Animal Dealer in Court to Face 36 Felony Charges; PETA Urges District Attorney to Do Right After Botching Related Case
For Immediate Release:
August 2, 2018
David Perle 202-483-7382
Brighton, Colo. – This morning, PETA sent an urgent plea—accompanied by a petition containing over 52,000 signatures—to the 17th Judicial District Attorney’s Office calling for the vigorous prosecution of Adams County resident, animal dealer, and convicted animal abuser Lynn Kubic, who is scheduled to be arraigned on 36 felony cruelty-to-animals charges on Monday, August 6, at 8:30 a.m., before Judge Thomas Richard Ensor.
The charges against Kubic came after PETA contacted District Attorney Dave Young about video footage and photographs captured by state and county officials during their August 31, 2016, search of Kubic’s property, where they found more than 50 dead animals and more than 2,000 others surrounded by filth and languishing in waste. PETA is asking Young to seek a permanent ban on all contact with animals, plus jail time, should Kubic be convicted. It follows prosecutors’ apathetic handling of similar charges against Kubic’s husband, Kenneth Kubic, in June: Prosecutors dismissed the 36 felony charges against him in exchange for his guilty plea for misdemeanor criminal mischief, which means that he’s still allowed to own and have contact with the very animals he abused as well as to acquire more.

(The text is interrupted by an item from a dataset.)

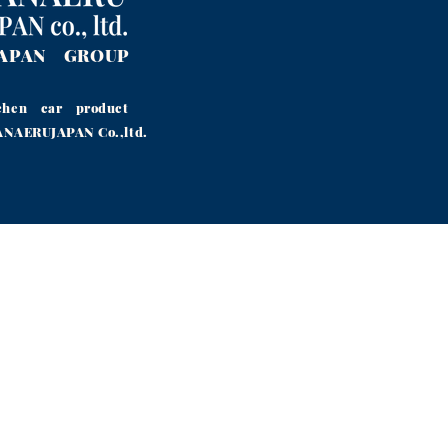
JAPAN GROUP
chen car product
AERUJAPAN Co.,ltd.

“Nothing short of jail time and a lifelong ban on contact with animals will stop these serial abusers from warehousing and neglecting animals in filth,” says PETA Senior Vice President of Cruelty Investigations Daphna Nachminovitch. “PETA is calling on the district attorney’s office to vigorously prosecute this case before any more animals suffer and die in Lynn Kubic’s hands.”
In the Kubics’ basement—which was described as reeking of urine and feces—officials found more than 500 live hedgehogs, sugar gliders, snakes, and other reptiles, along with dead hedgehogs and snakes, in rows of shelving units and tubs. Almost all the snakes were being kept without access to water. In the Kubics’ “rodent factory,” nearly 1,500 mice and rats (and the remains of dozens of others) were found in small bins and cattle troughs. Two flooded bins held dead mice and maggots, and another mouse bin was actively flooding.